Si può sostituire il gas russo in tempi brevi?

«In tempi brevi sfortunatamente no, soprattutto per Paesi come l'Italia che, con politiche miopi, hanno rinunciato al nucleare, bloccato i rigassificatori, ridotto al minimo la diversificazione delle fonti di energia. Cingolani ha parlato di 2/3 anni. È una previsione ragionevole, forse troppo ottimistica».

Cosa deve fare il governo per evitare che la guerra pesi sugli italiani?

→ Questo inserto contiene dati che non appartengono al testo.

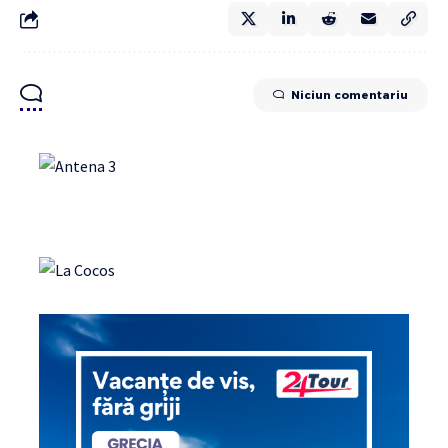
Niciun comentariu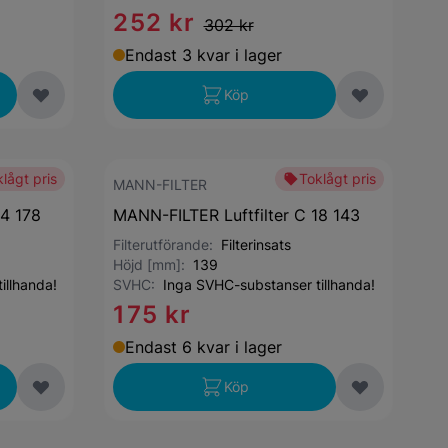
252 kr
302 kr
Endast 3 kvar i lager
Köp
lågt pris
Toklågt pris
MANN-FILTER
14 178
MANN-FILTER Luftfilter C 18 143
Filterutförande:
Filterinsats
Höjd [mm]:
139
illhanda!
SVHC:
Inga SVHC-substanser tillhanda!
175 kr
Endast 6 kvar i lager
Köp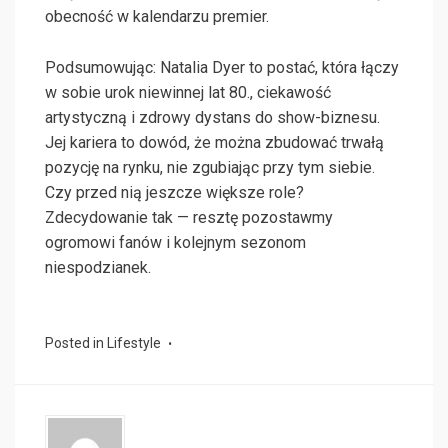
obecność w kalendarzu premier.
Podsumowując: Natalia Dyer to postać, która łączy
w sobie urok niewinnej lat 80., ciekawość
artystyczną i zdrowy dystans do show-biznesu.
Jej kariera to dowód, że można zbudować trwałą
pozycję na rynku, nie zgubiając przy tym siebie.
Czy przed nią jeszcze większe role?
Zdecydowanie tak — resztę pozostawmy
ogromowi fanów i kolejnym sezonom
niespodzianek.
Posted in
Lifestyle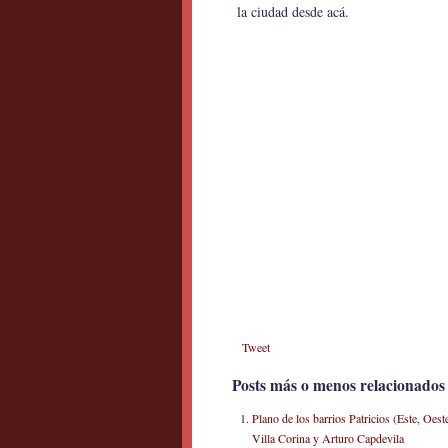
la ciudad desde acá.
Tweet
Posts más o menos relacionados
Plano de los barrios Patricios (Este, Oes
Villa Corina y Arturo Capdevila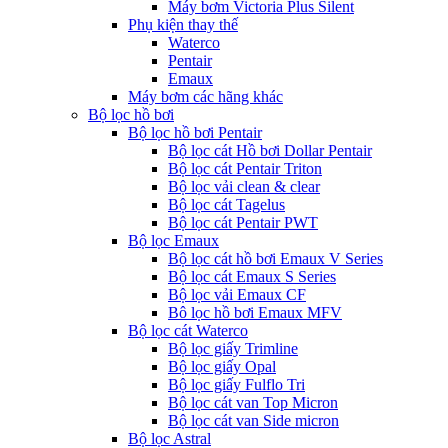
Máy bơm Victoria Plus Silent
Phụ kiện thay thế
Waterco
Pentair
Emaux
Máy bơm các hãng khác
Bộ lọc hồ bơi
Bộ lọc hồ bơi Pentair
Bộ lọc cát Hồ bơi Dollar Pentair
Bộ lọc cát Pentair Triton
Bộ lọc vải clean & clear
Bộ lọc cát Tagelus
Bộ lọc cát Pentair PWT
Bộ lọc Emaux
Bộ lọc cát hồ bơi Emaux V Series
Bộ lọc cát Emaux S Series
Bộ lọc vải Emaux CF
Bô lọc hồ bơi Emaux MFV
Bộ lọc cát Waterco
Bộ lọc giấy Trimline
Bộ lọc giấy Opal
Bộ lọc giấy Fulflo Tri
Bộ lọc cát van Top Micron
Bộ lọc cát van Side micron
Bộ lọc Astral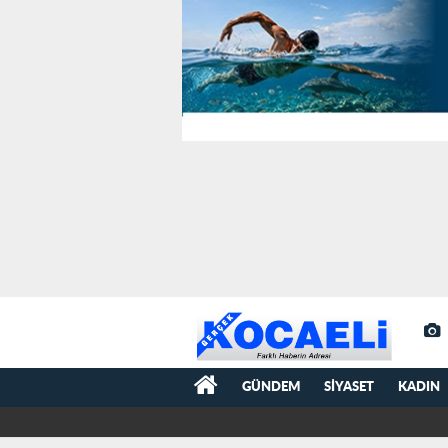
GÜNDEM
SIYASET
KADIN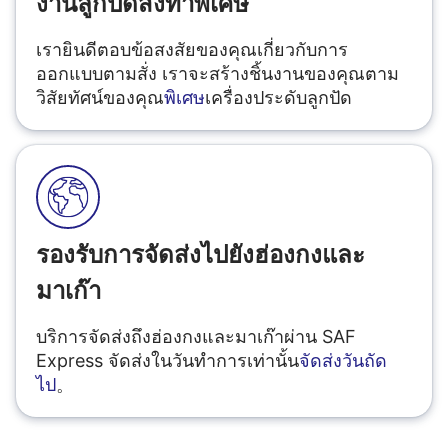
งานลูกปัดสั่งทำพิเศษ
เรายินดีตอบข้อสงสัยของคุณเกี่ยวกับการ
ออกแบบตามสั่ง เราจะสร้างชิ้นงานของคุณตาม
วิสัยทัศน์ของคุณ
พิเศษ
เครื่องประดับลูกปัด
รองรับการจัดส่งไปยังฮ่องกงและ
มาเก๊า
บริการจัดส่งถึงฮ่องกงและมาเก๊าผ่าน SAF
Express จัดส่งในวันทำการเท่านั้น
จัดส่งวันถัด
ไป
。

«Dobbiamo evitare che si inneschi una spirale recessiva, che gli aumenti di energia e materie prime si scarichino sui consumatori. Né le famiglie né le imprese se lo possono permettere: significherebbe crollo dei consumi, chiusura o ridimensionamento di molte imprese, disoccupazione. Bisogna che il governo usi la leva fiscale per limitare l'effetto degli aumenti. Possiamo farlo perché l'Europa ci consente politiche di bilancio espansive. Il governo ha anche credibilità e autorevolezza in Europa per chiedere l'emissione di titoli europei per finanziare le risposte alla crisi come è avvenuto col Recovery Fund e chiedere alla Bce di continuare ad acquistare titoli di Stato per sostenere l'indebitamento dei Paesi e far circolare liquidità».

Il referendum sulla giustizia cambierà qualcosa?

«La riforma della Giustizia non può più aspettare. Le rivelazioni sul sistema Palamara hanno dimostrato anche ai più increduli quanto diciamo da anni: la questione giustizia è un'emergenza nazionale. Non vogliamo una riforma punitiva verso la magistratura ma una riforma, che valorizzi il lavoro dei magistrati seri e perbene ostaggio di gruppi di potere organizzati e ideologicamente orientati, e che restituisca ai cittadini le garanzie di una democrazia liberale. Lavoriamo in parlamento per questo. La riforma del governo contiene aspetti positivi ma può essere migliorata. È importante che i cittadini si possano pronunciare su un tema che li riguarda in modo diretto. Sono sicuro che non perderanno l'occasione di farlo».

La scorsa settimana si è tenuto il convegno di Forza Italia «L'Italia del futuro». Quale sarà il ruolo del partito per costruirla?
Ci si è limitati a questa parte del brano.